Walter Moberly’s The God of the Old Testament– Part Eighteen

Walter Moberly’s The God of the Old Testament– Part Eighteen February 23, 2021

Q. On p. 120 you raise one the endemic problems for Biblical interpretation for people of Christian faith— how literally should one take the text? How much imaginative flexibility should we exercise in the faithful interpretation of Scripture? One rule of thumb I always employ is begin with being aware of the kind or genre of literature one is interpreting. It’s one thing to interpret a psalm, like Ps. 82 which is indeed in poetic form. It’s quite another entirely to interpret for example, ‘thou shalt not commit adultery’, though I suppose one can still ask what counts as adultery. What further guidance can you give us on our journey to be both faithful to the original context and meaning of the text, and at the same time ask the broad questions of what notes or themes a text draws our attention that could be helpfully applied today?

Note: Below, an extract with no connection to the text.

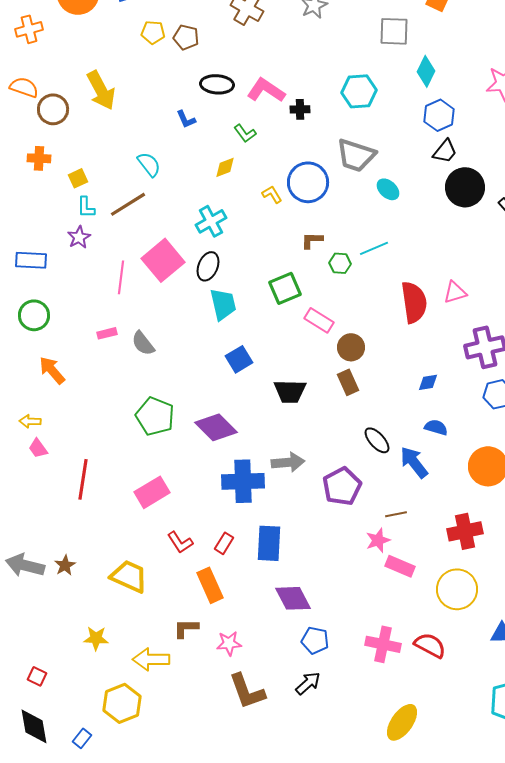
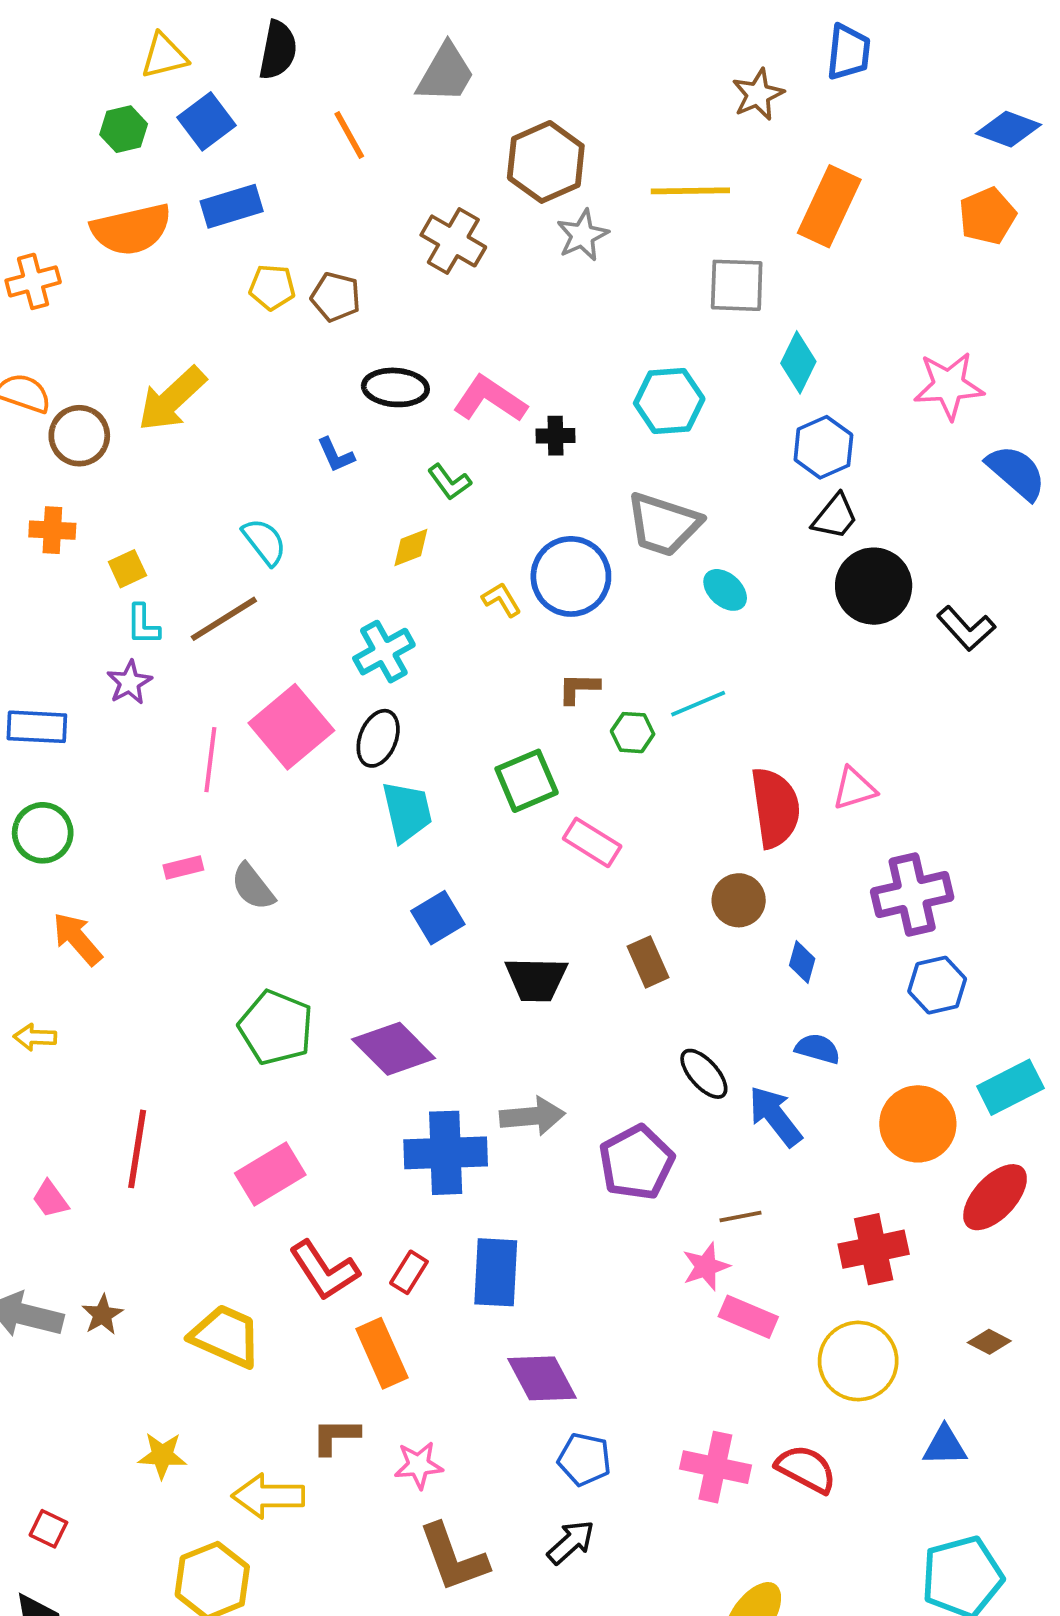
yellow arrow: (101, 90) -> (172, 399), turned 75
brown circle: (351, 347) -> (739, 900), moved
blue diamond: (428, 382) -> (802, 962), turned -65
pink trapezoid: (38, 448) -> (50, 1199), moved
red L-shape: (180, 542) -> (324, 1270), size x1.4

A. A major part of the difficulty here is that we do not know the genre of the biblical literature in the way that we would like. No literary/rhetorical handbook from Hebrew antiquity has come down to us! That means we must infer the genre of the text through prolonged immersion in it, and careful consideration of what are the questions which can fruitfully be put to the text, and what are the questions to which the text remains opaque. This is where it can also be helpful to be reasonably well read in other, non-biblical, literature from antiquity onwards, so that one gets some sense of the many and various ways in which literature seeks to depict reality.

Scholars can be most helpful to general Christian readers not by quickly opting for genre labels (“history”, “theology”, “legend”, “myth”, or whatever) whose sense is often wide-ranging and contestable, but rather by showing what are fruitful questions to put to the text. For example, in the Flood story the point of the dove with the olive leaf is clear – to show that regular conditions of life on earth are now resuming; and so the following week the dove does not need to return to the ark at all, as she can make a nest somewhere (Gen. 8:8-12). The story’s assumption is that when the flood waters recede, regular conditions of life straightforwardly resume. This is fully meaningful within the story. If we put the question “But what would an olive tree really be like after a year under the sea, and how soon, if at all, would it be able to sprout a leaf?” we are trying to fit the story into technically-oriented categories of “how things work”. But this only shows that the story is opaque to such a question. The question does not help our understanding of the point of the story (it can quickly take us away from it), though it does suggest that the non-fit of the story with certain categories of understanding is indicative of the genre of the story (as is, in a different way, the reporting of divine thoughts and soliloquies in Gen. 6:5-8, 8:21-22, which are intrinsically inaccessible to any human observer).